*** RAW DATA ***
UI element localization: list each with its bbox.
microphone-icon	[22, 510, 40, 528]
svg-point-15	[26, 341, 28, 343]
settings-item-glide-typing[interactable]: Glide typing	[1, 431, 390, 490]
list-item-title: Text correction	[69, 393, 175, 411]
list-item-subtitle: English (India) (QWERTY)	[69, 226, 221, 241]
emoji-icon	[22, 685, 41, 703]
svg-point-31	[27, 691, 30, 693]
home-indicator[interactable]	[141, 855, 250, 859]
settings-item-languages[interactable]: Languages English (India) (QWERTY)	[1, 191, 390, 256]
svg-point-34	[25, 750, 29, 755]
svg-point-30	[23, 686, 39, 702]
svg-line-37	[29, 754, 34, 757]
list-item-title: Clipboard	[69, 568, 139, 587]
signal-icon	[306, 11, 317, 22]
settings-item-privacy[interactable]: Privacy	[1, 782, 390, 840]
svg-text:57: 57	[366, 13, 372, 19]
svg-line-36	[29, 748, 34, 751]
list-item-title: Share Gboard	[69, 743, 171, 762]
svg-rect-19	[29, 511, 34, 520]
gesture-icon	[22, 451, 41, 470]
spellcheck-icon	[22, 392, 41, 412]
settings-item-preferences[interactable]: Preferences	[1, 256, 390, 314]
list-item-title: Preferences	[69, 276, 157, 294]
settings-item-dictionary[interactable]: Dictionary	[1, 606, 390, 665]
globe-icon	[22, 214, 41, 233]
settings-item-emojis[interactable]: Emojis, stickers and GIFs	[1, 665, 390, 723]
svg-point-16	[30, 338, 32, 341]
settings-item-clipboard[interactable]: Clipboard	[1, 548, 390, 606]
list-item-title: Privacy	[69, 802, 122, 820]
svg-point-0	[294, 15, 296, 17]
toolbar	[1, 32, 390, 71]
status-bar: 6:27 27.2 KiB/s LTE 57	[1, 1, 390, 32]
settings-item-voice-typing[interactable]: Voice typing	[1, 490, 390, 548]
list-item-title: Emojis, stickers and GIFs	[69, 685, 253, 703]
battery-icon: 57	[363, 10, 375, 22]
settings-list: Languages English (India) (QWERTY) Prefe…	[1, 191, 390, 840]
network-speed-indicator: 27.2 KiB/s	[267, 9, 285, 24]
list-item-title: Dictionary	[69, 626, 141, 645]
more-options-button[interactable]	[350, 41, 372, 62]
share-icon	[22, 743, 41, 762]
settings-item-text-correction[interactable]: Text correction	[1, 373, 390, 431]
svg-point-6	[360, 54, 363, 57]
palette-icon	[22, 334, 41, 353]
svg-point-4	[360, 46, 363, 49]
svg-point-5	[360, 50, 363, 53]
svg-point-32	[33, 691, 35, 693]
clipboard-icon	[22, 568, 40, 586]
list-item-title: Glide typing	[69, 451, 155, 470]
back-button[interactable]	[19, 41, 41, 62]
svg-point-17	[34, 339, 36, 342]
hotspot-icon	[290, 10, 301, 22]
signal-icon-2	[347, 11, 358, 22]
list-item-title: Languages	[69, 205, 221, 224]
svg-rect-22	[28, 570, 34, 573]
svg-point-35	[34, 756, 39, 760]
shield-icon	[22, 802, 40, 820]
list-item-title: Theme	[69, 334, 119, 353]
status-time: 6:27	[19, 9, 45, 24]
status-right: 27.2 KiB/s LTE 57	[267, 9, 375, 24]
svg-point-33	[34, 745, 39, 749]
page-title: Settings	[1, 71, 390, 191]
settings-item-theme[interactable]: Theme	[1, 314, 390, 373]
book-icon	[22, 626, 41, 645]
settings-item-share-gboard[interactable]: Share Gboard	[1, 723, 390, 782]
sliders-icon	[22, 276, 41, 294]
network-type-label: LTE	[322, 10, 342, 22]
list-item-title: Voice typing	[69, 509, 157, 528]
*** End of RAW DATA ***
§ **WHAT THE TASK ASKS**:
Each line of the data is to be restated exactly.

§ **REPLY**:
UI element localization: list each with its bbox.
microphone-icon	[22, 510, 40, 528]
svg-point-15	[26, 341, 28, 343]
settings-item-glide-typing[interactable]: Glide typing	[1, 431, 390, 490]
list-item-title: Text correction	[69, 393, 175, 411]
list-item-subtitle: English (India) (QWERTY)	[69, 226, 221, 241]
emoji-icon	[22, 685, 41, 703]
svg-point-31	[27, 691, 30, 693]
home-indicator[interactable]	[141, 855, 250, 859]
settings-item-languages[interactable]: Languages English (India) (QWERTY)	[1, 191, 390, 256]
svg-point-34	[25, 750, 29, 755]
svg-point-30	[23, 686, 39, 702]
svg-line-37	[29, 754, 34, 757]
list-item-title: Clipboard	[69, 568, 139, 587]
signal-icon	[306, 11, 317, 22]
settings-item-privacy[interactable]: Privacy	[1, 782, 390, 840]
svg-text:57: 57	[366, 13, 372, 19]
svg-line-36	[29, 748, 34, 751]
list-item-title: Share Gboard	[69, 743, 171, 762]
svg-rect-19	[29, 511, 34, 520]
gesture-icon	[22, 451, 41, 470]
spellcheck-icon	[22, 392, 41, 412]
settings-item-preferences[interactable]: Preferences	[1, 256, 390, 314]
list-item-title: Preferences	[69, 276, 157, 294]
settings-item-dictionary[interactable]: Dictionary	[1, 606, 390, 665]
globe-icon	[22, 214, 41, 233]
settings-item-emojis[interactable]: Emojis, stickers and GIFs	[1, 665, 390, 723]
svg-point-16	[30, 338, 32, 341]
settings-item-clipboard[interactable]: Clipboard	[1, 548, 390, 606]
list-item-title: Privacy	[69, 802, 122, 820]
svg-point-0	[294, 15, 296, 17]
toolbar	[1, 32, 390, 71]
status-bar: 6:27 27.2 KiB/s LTE 57	[1, 1, 390, 32]
settings-item-voice-typing[interactable]: Voice typing	[1, 490, 390, 548]
list-item-title: Emojis, stickers and GIFs	[69, 685, 253, 703]
battery-icon: 57	[363, 10, 375, 22]
settings-list: Languages English (India) (QWERTY) Prefe…	[1, 191, 390, 840]
network-speed-indicator: 27.2 KiB/s	[267, 9, 285, 24]
list-item-title: Dictionary	[69, 626, 141, 645]
more-options-button[interactable]	[350, 41, 372, 62]
share-icon	[22, 743, 41, 762]
settings-item-text-correction[interactable]: Text correction	[1, 373, 390, 431]
svg-point-6	[360, 54, 363, 57]
palette-icon	[22, 334, 41, 353]
svg-point-4	[360, 46, 363, 49]
svg-point-5	[360, 50, 363, 53]
svg-point-32	[33, 691, 35, 693]
clipboard-icon	[22, 568, 40, 586]
list-item-title: Glide typing	[69, 451, 155, 470]
back-button[interactable]	[19, 41, 41, 62]
svg-point-17	[34, 339, 36, 342]
hotspot-icon	[290, 10, 301, 22]
signal-icon-2	[347, 11, 358, 22]
list-item-title: Languages	[69, 205, 221, 224]
svg-rect-22	[28, 570, 34, 573]
svg-point-35	[34, 756, 39, 760]
shield-icon	[22, 802, 40, 820]
list-item-title: Theme	[69, 334, 119, 353]
status-time: 6:27	[19, 9, 45, 24]
status-right: 27.2 KiB/s LTE 57	[267, 9, 375, 24]
svg-point-33	[34, 745, 39, 749]
page-title: Settings	[1, 71, 390, 191]
settings-item-theme[interactable]: Theme	[1, 314, 390, 373]
book-icon	[22, 626, 41, 645]
settings-item-share-gboard[interactable]: Share Gboard	[1, 723, 390, 782]
sliders-icon	[22, 276, 41, 294]
network-type-label: LTE	[322, 10, 342, 22]
list-item-title: Voice typing	[69, 509, 157, 528]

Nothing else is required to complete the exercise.